Merrill Lynch expects year's profits to emerge at pounds 320m, up from pounds 283m.

On the other hand, Sainsbury is set to confirm that it has had a rotten year. It has been outgunned by deadly rival Tesco and in January felt obliged to put out a profit warning.

So the once-leader of the supermarket pack faces a doleful profits presentation. Around pounds 650m against pounds 764m with an unchanged 12.1p dividend is expected.

Its shares have fallen from a 582p peak in l994 to finish last week at a sad 341.5p. They have been down to 308p.

Is the worst over? NatWest Securities is far from sure. Its highly rated analysts, Tony MacNeary and Mike Dennis, say: "It is still too early to talk of recovery and the basis for profit upgrades remains absent." They add that clear evidence margins have stabilised is needed for any optimism to develop over the shares.

Another struggling retailer is in action this week, Kwik Save. It is five months into a five-year restructuring programme that is aimed at arresting a damaging profits slide.

Interim profits on Thursday are not expected to produce any hope of better things to come. With the revamp still in its infancy and many of the old problems still unresolved the no-frills food retailer is likely to produce profits of pounds 41m against pounds 44.2m.

Year's results are seen as emerging at pounds 70m against the pounds 135m of a few years ago.

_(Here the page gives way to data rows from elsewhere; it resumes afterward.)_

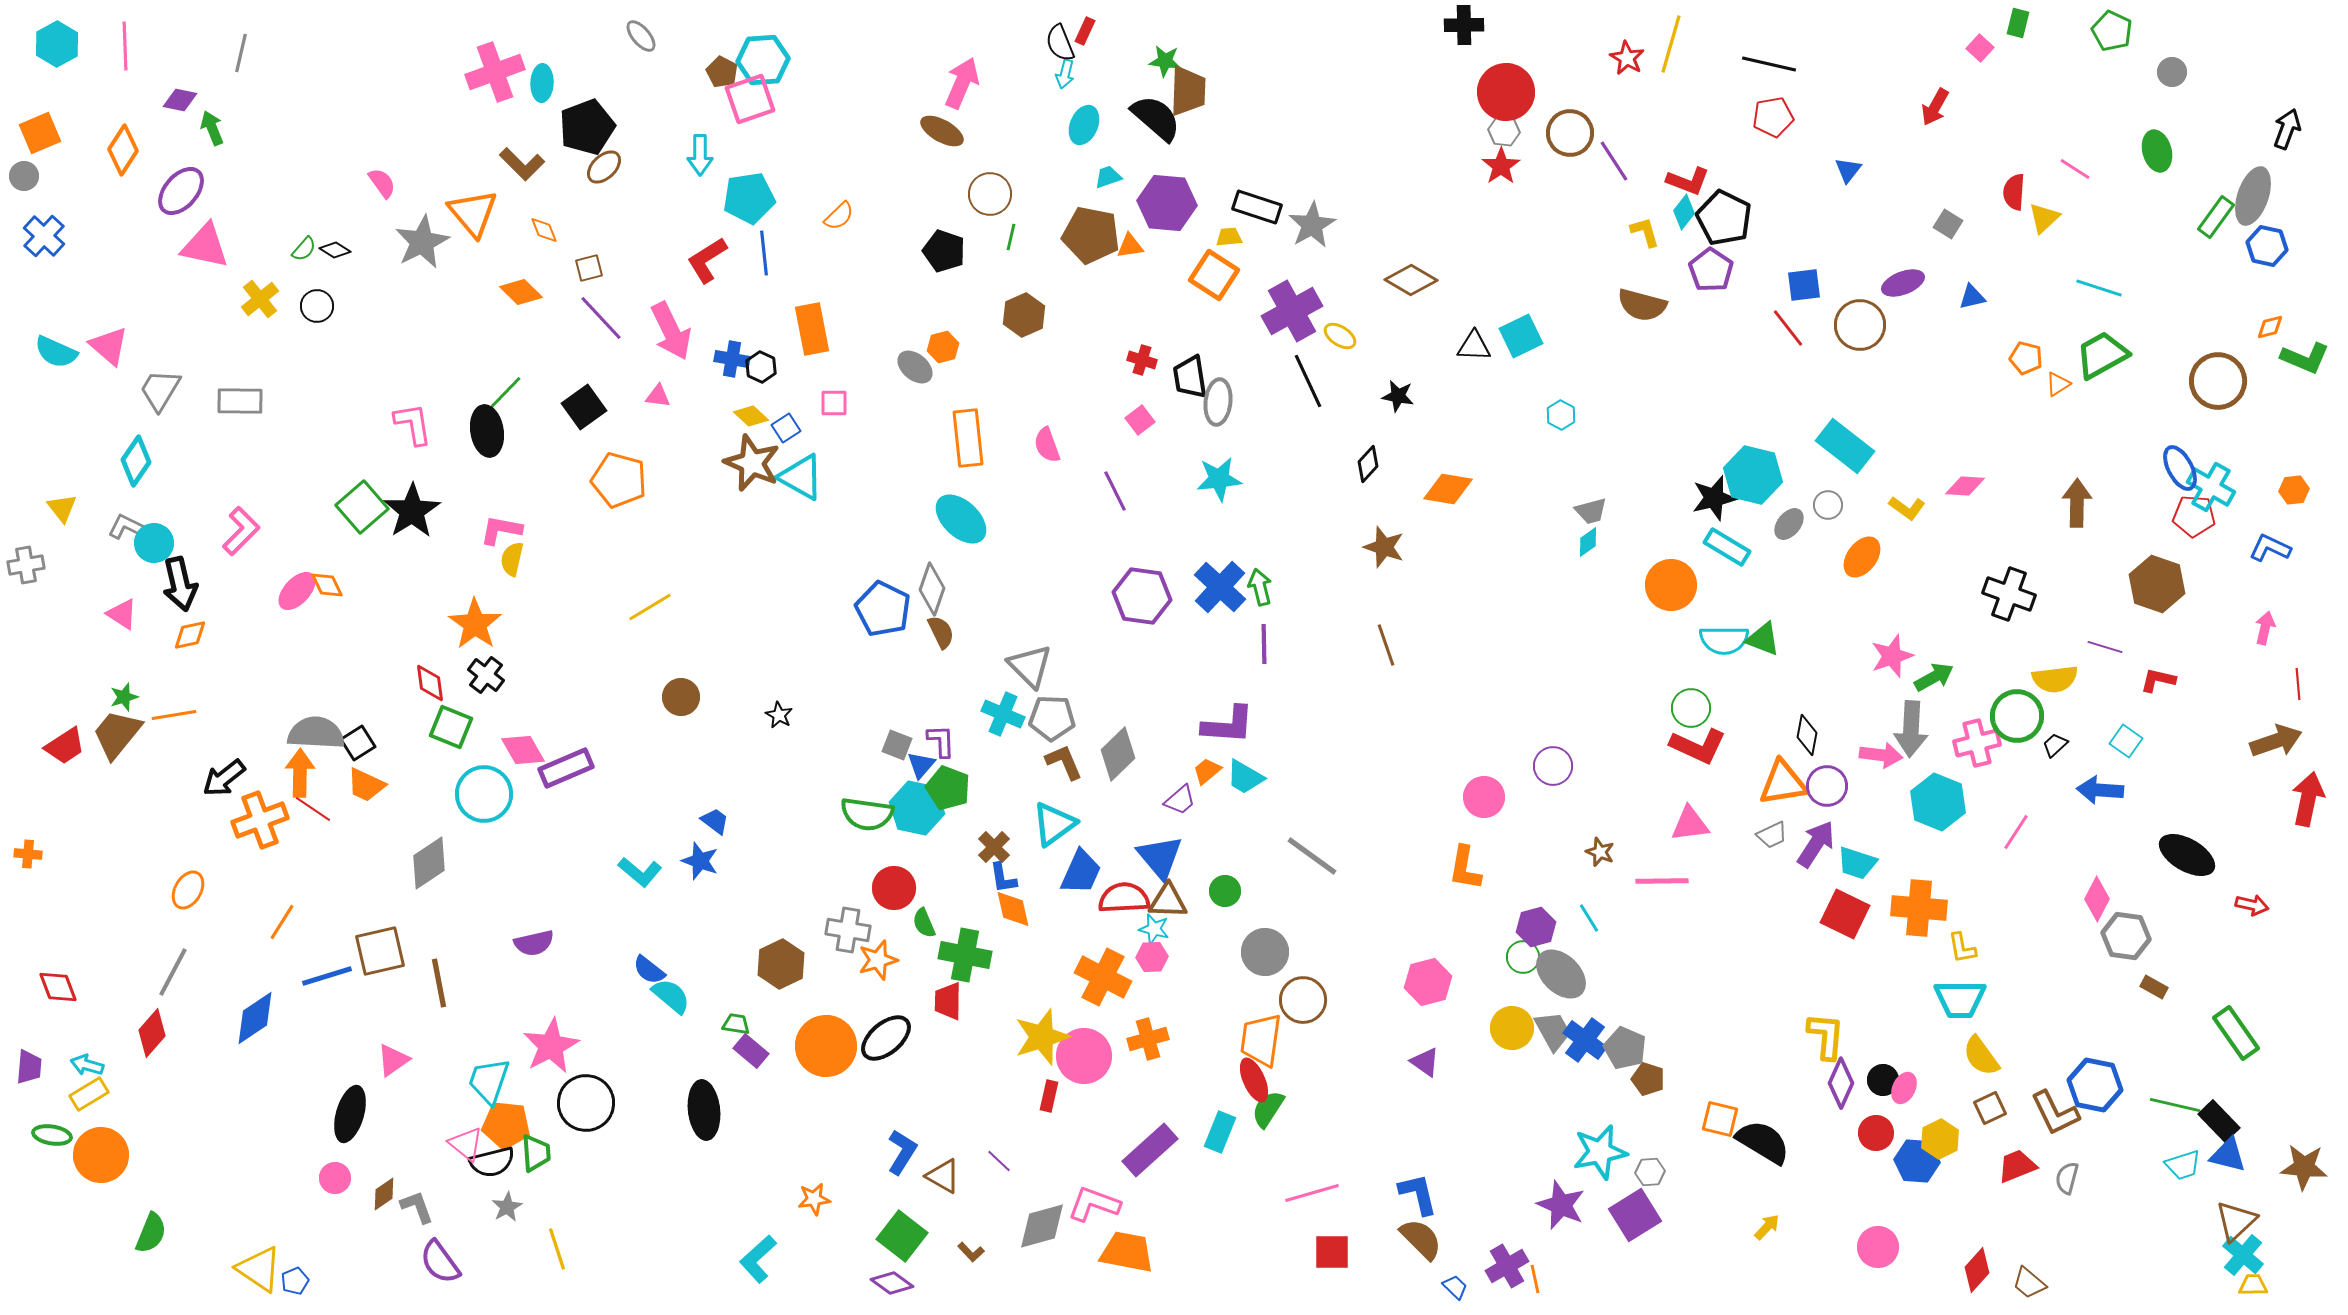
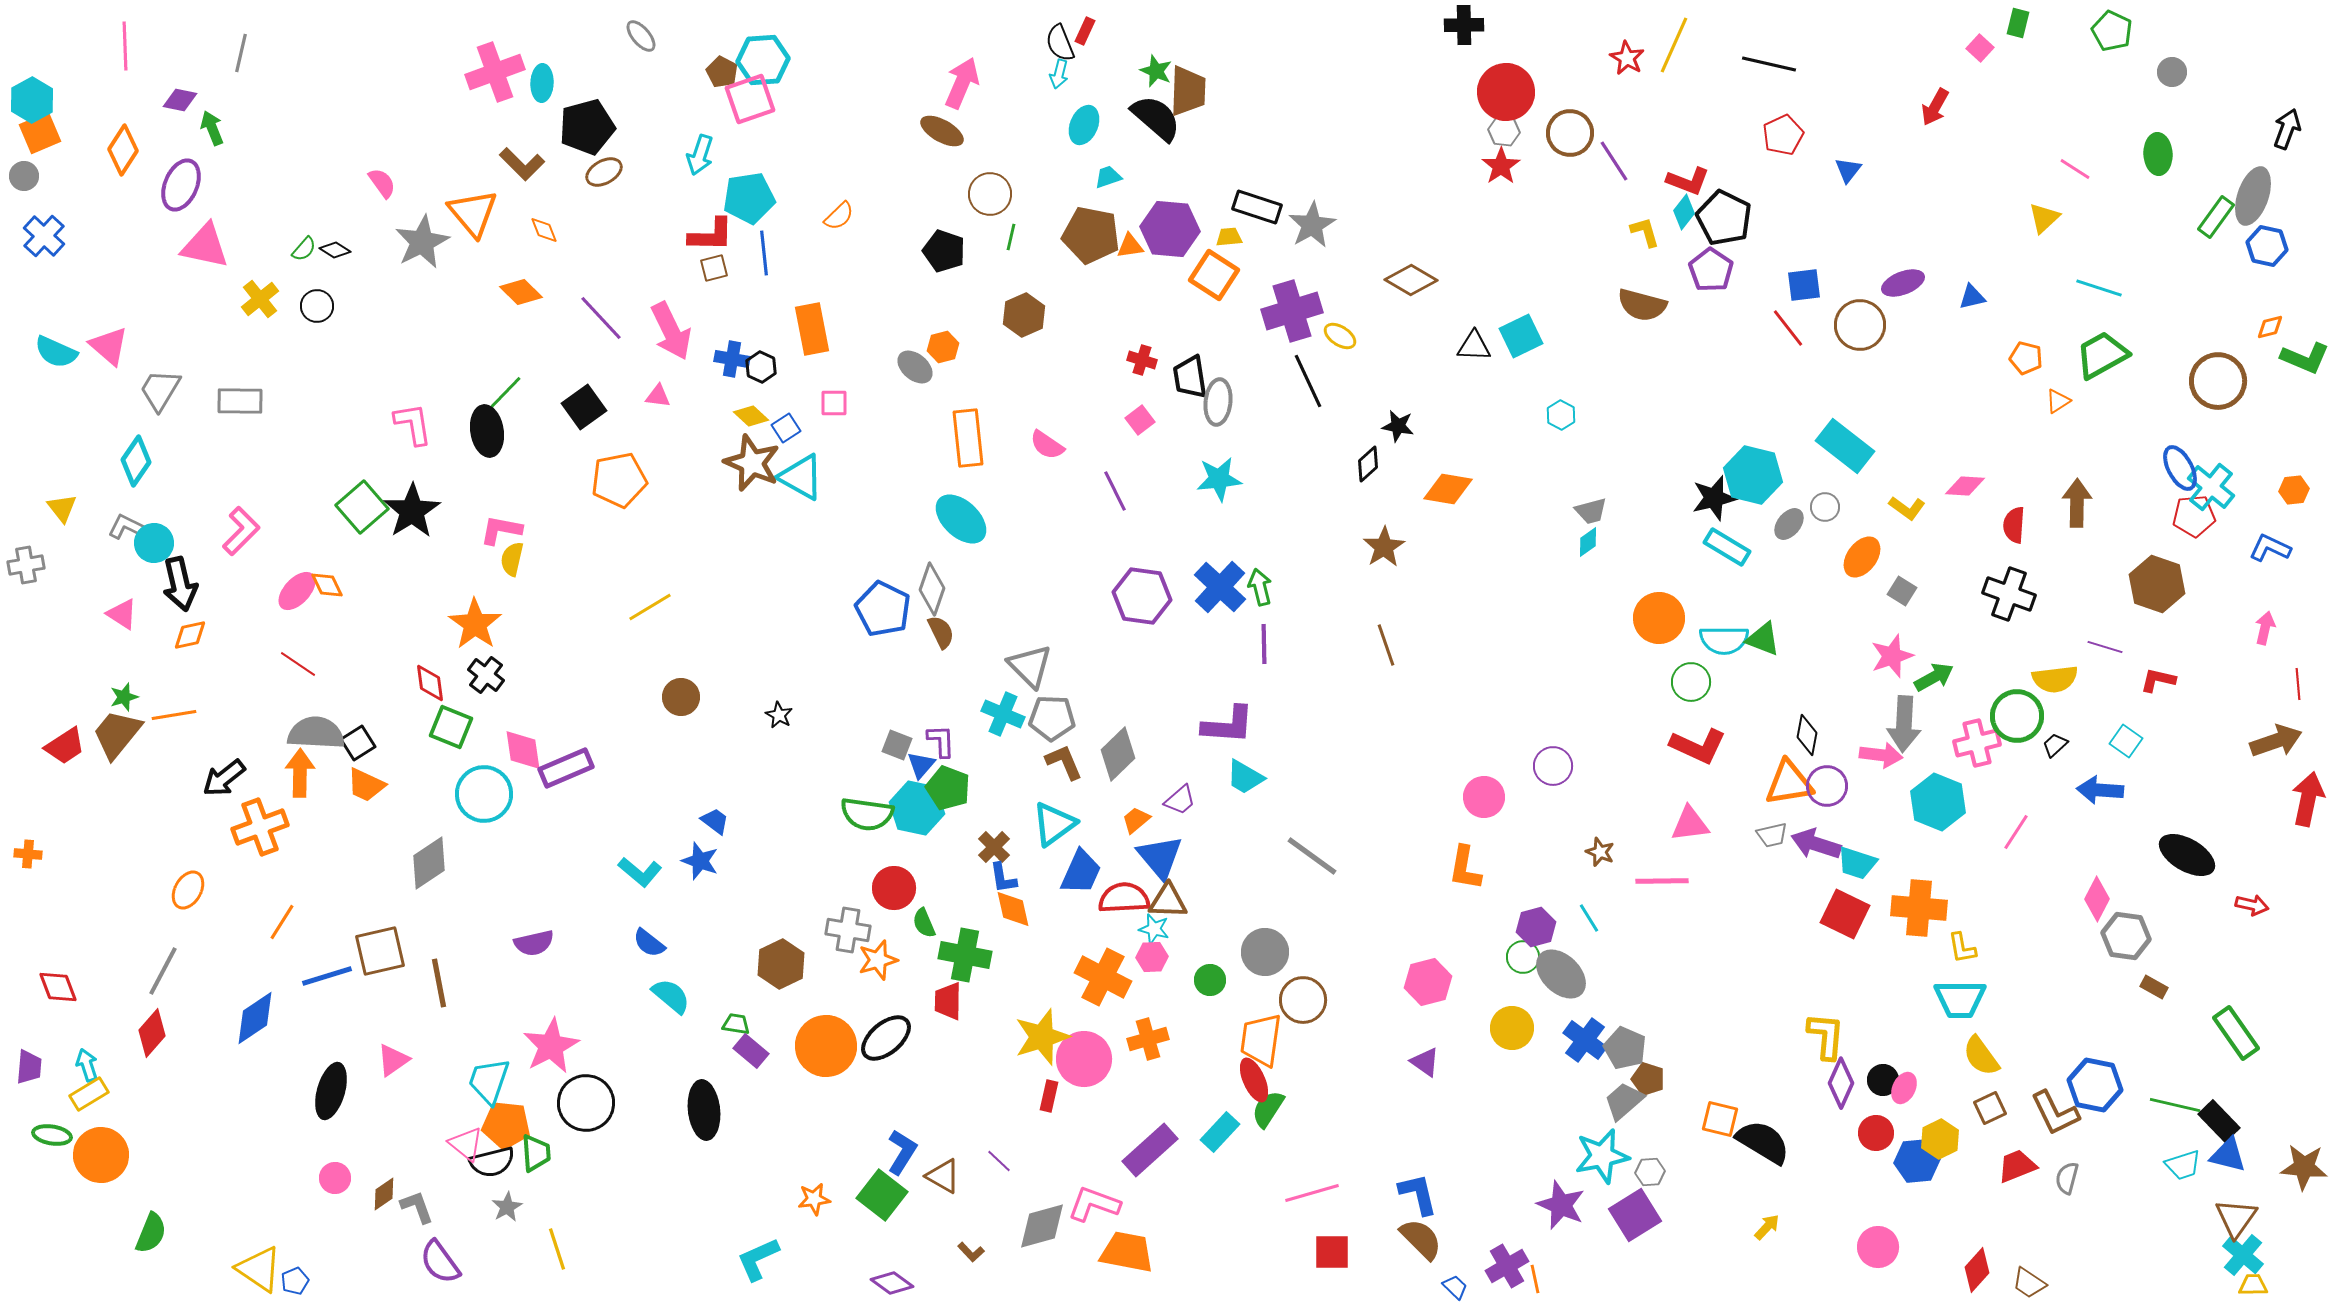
cyan hexagon at (57, 44): moved 25 px left, 56 px down
yellow line at (1671, 44): moved 3 px right, 1 px down; rotated 8 degrees clockwise
green star at (1165, 61): moved 9 px left, 10 px down; rotated 16 degrees clockwise
cyan arrow at (1065, 74): moved 6 px left
red pentagon at (1773, 117): moved 10 px right, 18 px down; rotated 15 degrees counterclockwise
black pentagon at (587, 127): rotated 6 degrees clockwise
green ellipse at (2157, 151): moved 1 px right, 3 px down; rotated 12 degrees clockwise
cyan arrow at (700, 155): rotated 18 degrees clockwise
brown ellipse at (604, 167): moved 5 px down; rotated 15 degrees clockwise
purple ellipse at (181, 191): moved 6 px up; rotated 18 degrees counterclockwise
red semicircle at (2014, 192): moved 333 px down
purple hexagon at (1167, 203): moved 3 px right, 26 px down
gray square at (1948, 224): moved 46 px left, 367 px down
red L-shape at (707, 260): moved 4 px right, 25 px up; rotated 147 degrees counterclockwise
brown square at (589, 268): moved 125 px right
purple cross at (1292, 311): rotated 12 degrees clockwise
orange triangle at (2058, 384): moved 17 px down
black star at (1398, 396): moved 30 px down
pink semicircle at (1047, 445): rotated 36 degrees counterclockwise
black diamond at (1368, 464): rotated 6 degrees clockwise
orange pentagon at (619, 480): rotated 26 degrees counterclockwise
cyan cross at (2211, 487): rotated 9 degrees clockwise
gray circle at (1828, 505): moved 3 px left, 2 px down
red pentagon at (2194, 516): rotated 9 degrees counterclockwise
brown star at (1384, 547): rotated 21 degrees clockwise
orange circle at (1671, 585): moved 12 px left, 33 px down
green circle at (1691, 708): moved 26 px up
gray arrow at (1911, 729): moved 7 px left, 5 px up
pink diamond at (523, 750): rotated 21 degrees clockwise
orange trapezoid at (1207, 771): moved 71 px left, 49 px down
orange triangle at (1783, 783): moved 6 px right
red line at (313, 809): moved 15 px left, 145 px up
orange cross at (260, 820): moved 7 px down
gray trapezoid at (1772, 835): rotated 12 degrees clockwise
purple arrow at (1816, 844): rotated 105 degrees counterclockwise
green circle at (1225, 891): moved 15 px left, 89 px down
blue semicircle at (649, 970): moved 27 px up
gray line at (173, 972): moved 10 px left, 1 px up
gray trapezoid at (1553, 1031): moved 71 px right, 70 px down; rotated 102 degrees counterclockwise
pink circle at (1084, 1056): moved 3 px down
cyan arrow at (87, 1065): rotated 56 degrees clockwise
black ellipse at (350, 1114): moved 19 px left, 23 px up
cyan rectangle at (1220, 1132): rotated 21 degrees clockwise
cyan star at (1600, 1152): moved 2 px right, 4 px down
blue hexagon at (1917, 1161): rotated 9 degrees counterclockwise
brown triangle at (2236, 1221): moved 3 px up; rotated 12 degrees counterclockwise
green square at (902, 1236): moved 20 px left, 41 px up
cyan L-shape at (758, 1259): rotated 18 degrees clockwise
brown trapezoid at (2029, 1283): rotated 6 degrees counterclockwise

Body Shop International, another high street chain where profits have been far from spectacular, should offer evidence of a return to growth. Year's results, also on Thursday, of pounds 39m against pounds 32.7m, are regarded as the most likely outcome.

Today British Petroleum offers quarterly results. Its last three-monthly figures were below market expectations; the first time such a disappointment had occurred since 1992.

This time round if the oil giant manages net income at, say pounds 715m, it should satisfy the ever-demanding market.

Royal Bank of Scotland, tomorrow, is forecast to produce interim figures of pounds 360m against pounds 301m.

It should have experienced strong banking profits, but the Direct Line insurance off-shoot is unlikely to do better than break even.

Others reporting tomorrow include BSkyB and Tate & Lyle. The satellite television station should offer nine-month profits of, say, pounds 220m, up from pounds 178m.

T&L has had a tough six months, particularly in the US, and its interim results will represent a bitter swallow with the sugar group reporting about pounds 130m against pounds 162.3m.